Just like cats, dogs can spend many hours sleeping. The time they spend asleep enables them to recuperate from exertion, as well as to assimilate all the information acquired during the day.
But their sleep might not be as impenetrable as you might think, a new study suggests. Researchers in Hungary have discovered that canines can identify whether the sounds they hear while asleep are emitted by a fellow dog or a human.
They came to this conclusion after conducting an experiment with 13 pet dogs. The scientists recorded their brain electrical activity while they were asleep, in order to analyse the variations induced by sensory stimuli during the different sleep phases (slow wave and REM).

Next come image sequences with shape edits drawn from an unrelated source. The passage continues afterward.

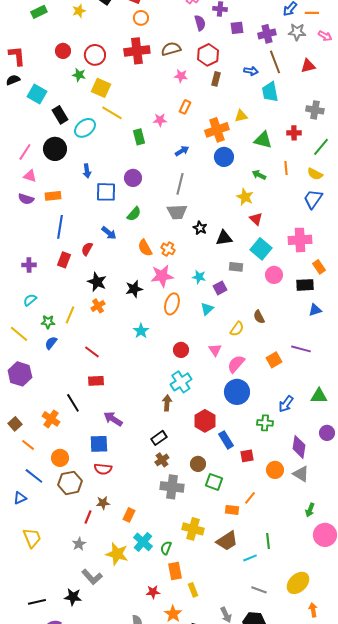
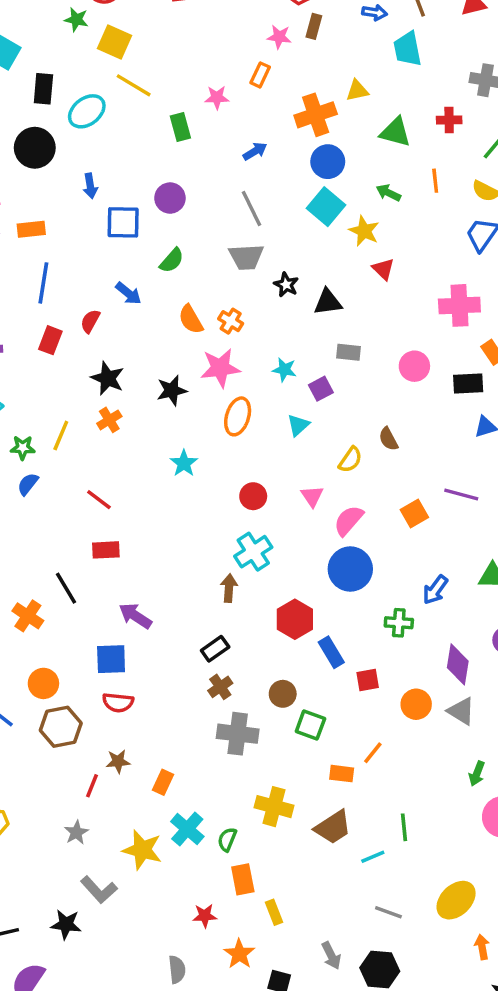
pink star: (181, 76) -> (279, 37), moved
black rectangle: (60, 115) -> (43, 89), turned 36
gray line: (180, 184) -> (251, 208), turned -40
cyan square: (261, 249) -> (326, 207), moved

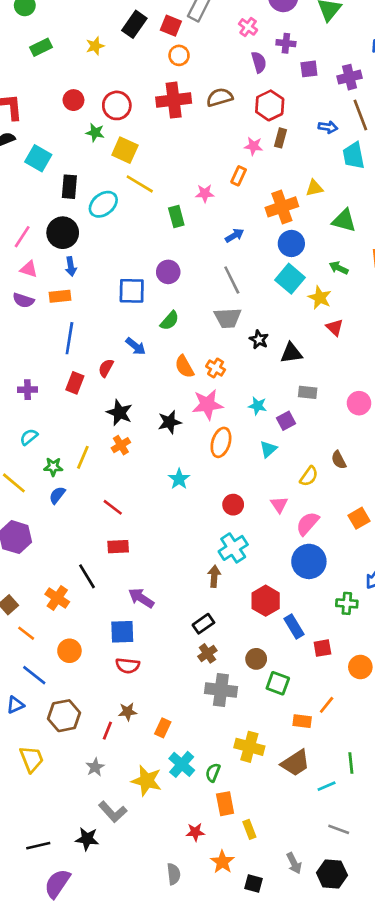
blue arrow: (90, 186) -> (71, 266), moved
brown hexagon: (61, 727) -> (64, 716), moved

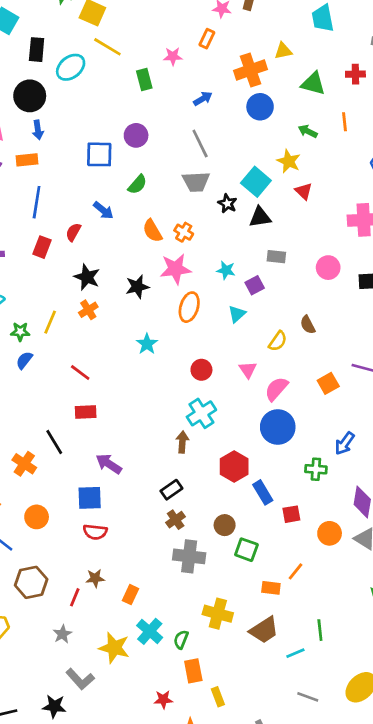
cyan square: (290, 279) -> (256, 182), moved

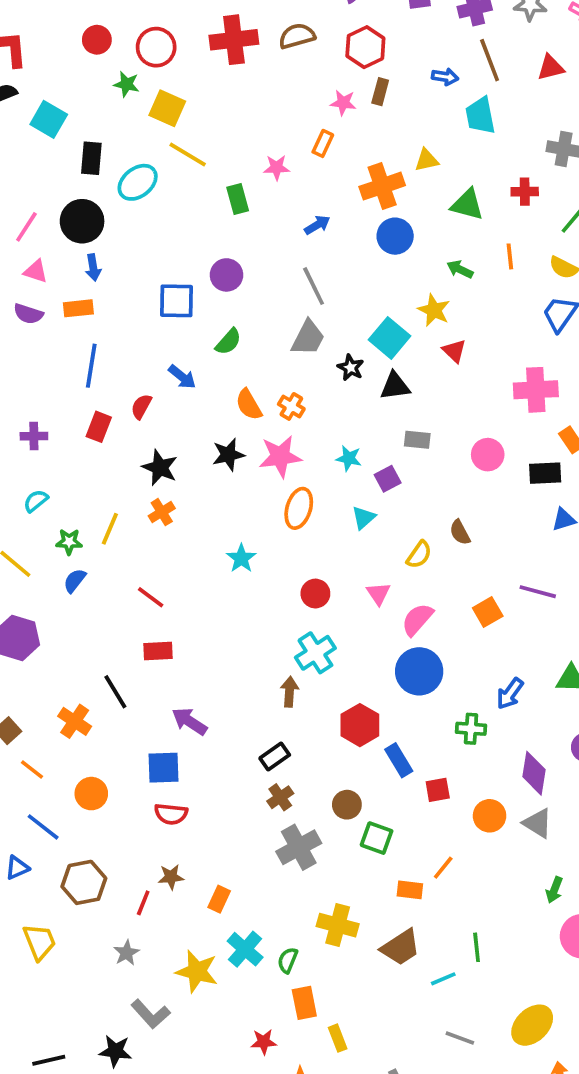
gray trapezoid: (196, 182) -> (308, 338), turned -60
black star: (137, 287) -> (228, 455), moved
gray cross: (189, 556) -> (299, 847), turned -36

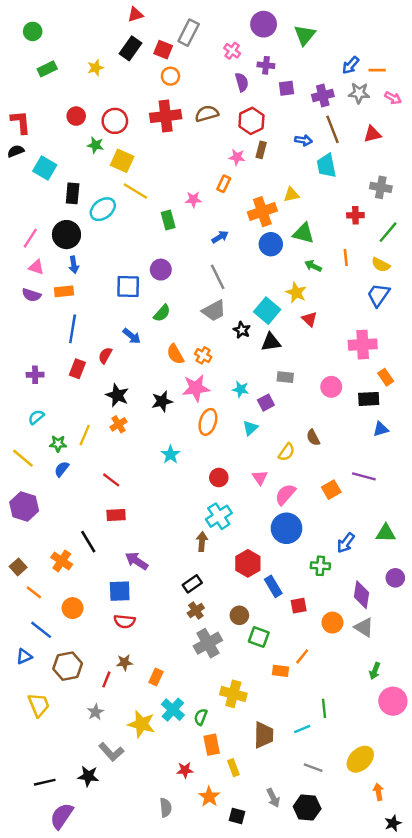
green triangle: (467, 205) -> (303, 233), moved
gray trapezoid: (308, 338) -> (214, 311), turned 35
black star: (228, 455) -> (162, 401), moved
brown trapezoid: (401, 947) -> (264, 735), moved, turned -56

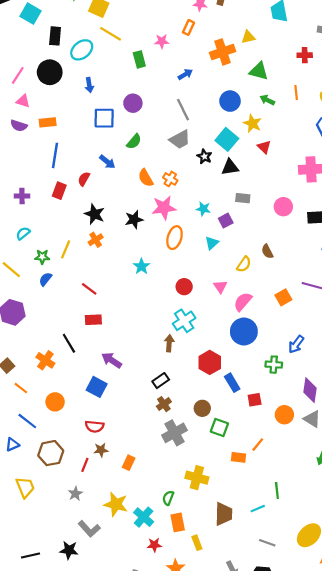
blue circle: (271, 244) -> (230, 101), moved
blue arrow: (74, 265) -> (89, 85), moved
blue square: (120, 591) -> (97, 387), turned 30
red semicircle: (125, 621) -> (95, 426), moved
cyan cross: (173, 710) -> (144, 517), moved

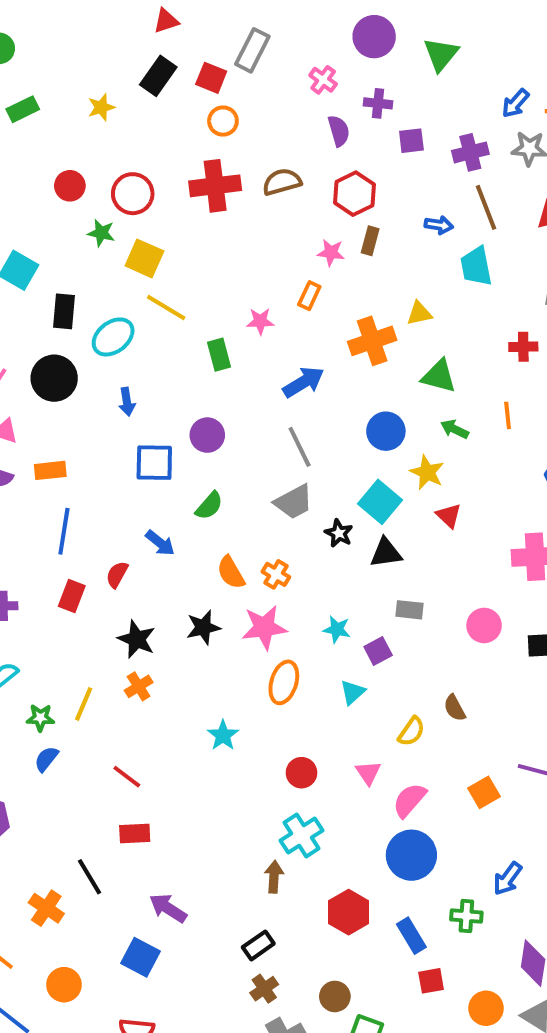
blue arrow: (185, 74) -> (303, 382), size x1.5
black star: (134, 219) -> (203, 627), moved
blue rectangle: (232, 383) -> (411, 936), moved

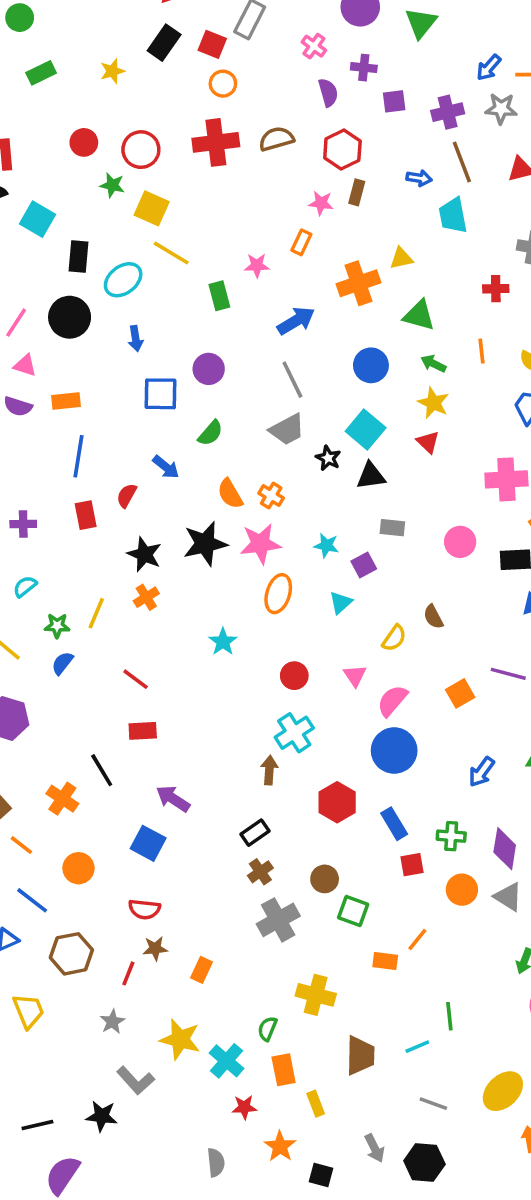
yellow star: (427, 472) -> (433, 403), moved
red rectangle: (72, 596) -> (86, 515), turned -32
black star: (203, 627) -> (205, 544), size x1.4
green cross: (466, 916) -> (451, 836), moved

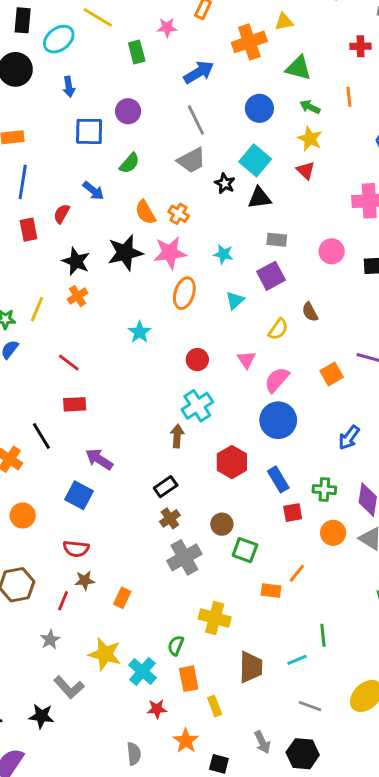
purple square: (364, 565) -> (271, 276), moved, size x1.4

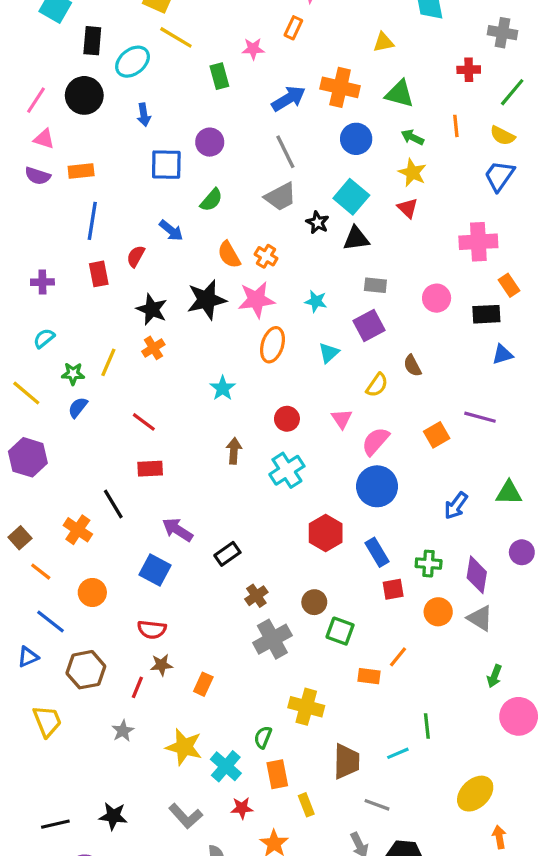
orange cross: (249, 42) -> (340, 87), moved, turned 32
brown arrow: (177, 436) -> (234, 451), moved
black rectangle: (166, 487) -> (227, 554), moved
gray L-shape: (69, 687) -> (186, 816), moved
gray line: (310, 706) -> (377, 805), moved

These stimuli were, in fact, vocalisations emitted by other dogs and humans. These included yelps, whines and growls, as well as coughs, laughs, sighs and yawns. To avoid startling the dogs awake, the researchers did not use “negative” vocalisations or sounds with sexual undertones.
This experimental protocol revealed that the dogs were able to determine whether the vocalisations they heard during sleep came from another dog or from a human, as well as their valence, i.e. the positive, negative or neutral nature of the emotion the sounds stirred in them.
“Dogs process information about emotional valence and species during sleep, actively reacting to the stimuli of their surroundings even in deep-sleep stages,” the researchers wrote in their paper, recently published in the journal “Scientific Reports”.
Other animals are able to do the same, including primates and mice. But this is the first time that dogs have been shown to be quite so sensitive to their environment while sleeping.
This finding must be treated with caution, however, due to the small number of dogs involved in the study and certain methodological limitations. Nonetheless, it improves our understanding of the brain function of these popular and cherished pets.